**TASK OBJECTIVE**
Please repeat, from the entries that follow, the lines from the one containing "ADMIN REDAKSI" through the one containing "nun museo de arte urb" exactly, adding nothing.

**RECORDS TO USE**
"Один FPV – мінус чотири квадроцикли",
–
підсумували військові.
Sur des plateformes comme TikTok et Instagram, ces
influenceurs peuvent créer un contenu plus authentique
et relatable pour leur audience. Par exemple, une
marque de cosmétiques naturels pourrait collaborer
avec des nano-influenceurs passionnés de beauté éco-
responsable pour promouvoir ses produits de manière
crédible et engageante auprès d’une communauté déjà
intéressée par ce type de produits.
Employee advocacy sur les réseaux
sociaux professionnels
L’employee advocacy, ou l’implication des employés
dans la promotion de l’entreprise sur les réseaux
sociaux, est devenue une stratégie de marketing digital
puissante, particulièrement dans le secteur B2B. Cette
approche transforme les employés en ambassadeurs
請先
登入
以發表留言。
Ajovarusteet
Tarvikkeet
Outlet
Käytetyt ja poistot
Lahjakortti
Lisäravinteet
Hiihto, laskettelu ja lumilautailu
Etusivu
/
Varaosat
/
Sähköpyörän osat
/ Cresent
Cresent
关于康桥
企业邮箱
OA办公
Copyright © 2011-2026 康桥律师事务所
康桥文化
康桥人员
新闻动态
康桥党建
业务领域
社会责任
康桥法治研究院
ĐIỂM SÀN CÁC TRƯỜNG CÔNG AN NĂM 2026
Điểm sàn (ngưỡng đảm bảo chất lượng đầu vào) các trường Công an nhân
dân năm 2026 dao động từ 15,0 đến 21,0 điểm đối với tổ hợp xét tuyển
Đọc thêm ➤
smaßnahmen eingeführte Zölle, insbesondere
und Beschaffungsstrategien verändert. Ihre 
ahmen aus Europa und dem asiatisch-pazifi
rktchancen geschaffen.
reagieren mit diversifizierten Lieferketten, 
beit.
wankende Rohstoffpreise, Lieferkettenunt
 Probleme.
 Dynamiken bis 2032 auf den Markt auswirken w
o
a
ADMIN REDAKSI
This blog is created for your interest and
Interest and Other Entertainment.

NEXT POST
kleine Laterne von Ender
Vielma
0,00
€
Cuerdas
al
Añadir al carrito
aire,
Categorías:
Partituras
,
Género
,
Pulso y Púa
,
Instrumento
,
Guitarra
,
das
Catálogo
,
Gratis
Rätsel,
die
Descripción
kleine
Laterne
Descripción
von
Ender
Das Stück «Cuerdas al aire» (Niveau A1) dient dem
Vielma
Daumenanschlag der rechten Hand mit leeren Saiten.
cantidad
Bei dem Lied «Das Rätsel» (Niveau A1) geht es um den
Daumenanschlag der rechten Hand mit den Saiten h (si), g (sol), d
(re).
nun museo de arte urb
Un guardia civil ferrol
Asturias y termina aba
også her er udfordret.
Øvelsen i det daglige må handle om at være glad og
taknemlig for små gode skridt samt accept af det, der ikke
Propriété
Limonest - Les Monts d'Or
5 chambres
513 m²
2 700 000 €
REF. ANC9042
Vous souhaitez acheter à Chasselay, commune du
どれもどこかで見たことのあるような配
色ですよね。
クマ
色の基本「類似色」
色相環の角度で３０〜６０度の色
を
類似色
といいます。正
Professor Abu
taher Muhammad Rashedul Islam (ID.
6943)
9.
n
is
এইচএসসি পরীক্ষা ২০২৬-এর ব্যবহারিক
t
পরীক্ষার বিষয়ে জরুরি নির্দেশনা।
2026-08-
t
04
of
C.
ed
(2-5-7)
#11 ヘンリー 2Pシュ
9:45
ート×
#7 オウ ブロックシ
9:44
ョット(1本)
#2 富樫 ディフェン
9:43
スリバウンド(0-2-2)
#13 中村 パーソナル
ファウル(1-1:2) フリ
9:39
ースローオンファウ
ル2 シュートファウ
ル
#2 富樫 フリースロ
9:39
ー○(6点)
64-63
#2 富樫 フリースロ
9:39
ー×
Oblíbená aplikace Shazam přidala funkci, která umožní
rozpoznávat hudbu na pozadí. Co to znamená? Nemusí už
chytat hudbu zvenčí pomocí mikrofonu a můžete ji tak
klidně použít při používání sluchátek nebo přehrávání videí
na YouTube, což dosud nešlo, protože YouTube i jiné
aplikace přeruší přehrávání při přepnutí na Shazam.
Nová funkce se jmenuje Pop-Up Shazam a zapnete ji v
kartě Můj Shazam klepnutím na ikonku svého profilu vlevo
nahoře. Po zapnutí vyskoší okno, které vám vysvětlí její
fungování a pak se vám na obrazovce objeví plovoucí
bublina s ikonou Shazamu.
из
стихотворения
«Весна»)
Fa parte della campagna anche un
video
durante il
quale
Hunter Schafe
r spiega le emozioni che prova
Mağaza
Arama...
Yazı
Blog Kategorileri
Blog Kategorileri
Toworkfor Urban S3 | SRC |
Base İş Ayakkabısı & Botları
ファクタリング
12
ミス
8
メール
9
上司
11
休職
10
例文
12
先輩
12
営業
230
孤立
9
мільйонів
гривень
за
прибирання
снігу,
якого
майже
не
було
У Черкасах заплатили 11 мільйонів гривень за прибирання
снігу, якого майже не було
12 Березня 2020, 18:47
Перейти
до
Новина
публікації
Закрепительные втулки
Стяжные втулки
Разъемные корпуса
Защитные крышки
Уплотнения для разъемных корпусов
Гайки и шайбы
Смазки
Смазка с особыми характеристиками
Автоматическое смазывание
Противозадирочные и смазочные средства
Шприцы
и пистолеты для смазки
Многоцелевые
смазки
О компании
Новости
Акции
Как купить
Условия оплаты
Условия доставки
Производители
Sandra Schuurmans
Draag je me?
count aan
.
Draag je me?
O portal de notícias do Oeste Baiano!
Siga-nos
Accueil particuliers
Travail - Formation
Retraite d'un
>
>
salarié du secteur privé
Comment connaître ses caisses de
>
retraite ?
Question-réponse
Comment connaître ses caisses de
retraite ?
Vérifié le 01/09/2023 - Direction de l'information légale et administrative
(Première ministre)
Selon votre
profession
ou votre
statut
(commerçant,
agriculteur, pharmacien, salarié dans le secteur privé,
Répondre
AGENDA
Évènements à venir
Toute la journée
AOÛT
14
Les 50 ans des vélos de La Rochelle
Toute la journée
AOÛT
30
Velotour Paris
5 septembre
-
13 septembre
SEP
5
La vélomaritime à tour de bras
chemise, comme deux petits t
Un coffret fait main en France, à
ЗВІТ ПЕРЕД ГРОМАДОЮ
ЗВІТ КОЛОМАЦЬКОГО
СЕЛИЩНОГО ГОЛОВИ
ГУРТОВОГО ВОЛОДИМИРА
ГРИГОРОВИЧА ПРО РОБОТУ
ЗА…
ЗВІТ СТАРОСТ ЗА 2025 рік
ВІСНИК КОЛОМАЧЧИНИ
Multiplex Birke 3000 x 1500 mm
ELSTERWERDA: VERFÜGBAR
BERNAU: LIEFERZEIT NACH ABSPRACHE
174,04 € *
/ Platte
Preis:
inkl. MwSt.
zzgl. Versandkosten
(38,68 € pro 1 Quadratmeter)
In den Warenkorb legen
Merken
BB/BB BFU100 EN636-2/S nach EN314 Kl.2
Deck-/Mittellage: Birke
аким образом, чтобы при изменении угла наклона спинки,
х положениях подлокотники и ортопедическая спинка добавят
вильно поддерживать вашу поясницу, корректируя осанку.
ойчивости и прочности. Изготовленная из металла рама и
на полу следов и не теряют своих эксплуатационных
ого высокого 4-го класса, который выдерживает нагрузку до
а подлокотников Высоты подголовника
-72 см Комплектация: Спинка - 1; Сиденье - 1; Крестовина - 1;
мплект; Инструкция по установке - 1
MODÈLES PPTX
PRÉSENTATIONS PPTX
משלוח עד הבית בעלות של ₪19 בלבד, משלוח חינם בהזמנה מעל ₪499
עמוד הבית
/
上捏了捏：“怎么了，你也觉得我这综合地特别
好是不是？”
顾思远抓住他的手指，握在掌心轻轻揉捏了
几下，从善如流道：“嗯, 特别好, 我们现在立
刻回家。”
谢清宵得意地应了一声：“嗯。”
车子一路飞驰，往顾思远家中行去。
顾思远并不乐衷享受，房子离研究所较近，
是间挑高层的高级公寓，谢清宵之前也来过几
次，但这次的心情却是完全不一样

**ANSWER BOX**
ADMIN REDAKSI
This blog is created for your interest and
Interest and Other Entertainment.

NEXT POST
kleine Laterne von Ender
Vielma
0,00
€
Cuerdas
al
Añadir al carrito
aire,
Categorías:
Partituras
,
Género
,
Pulso y Púa
,
Instrumento
,
Guitarra
,
das
Catálogo
,
Gratis
Rätsel,
die
Descripción
kleine
Laterne
Descripción
von
Ender
Das Stück «Cuerdas al aire» (Niveau A1) dient dem
Vielma
Daumenanschlag der rechten Hand mit leeren Saiten.
cantidad
Bei dem Lied «Das Rätsel» (Niveau A1) geht es um den
Daumenanschlag der rechten Hand mit den Saiten h (si), g (sol), d
(re).
nun museo de arte urb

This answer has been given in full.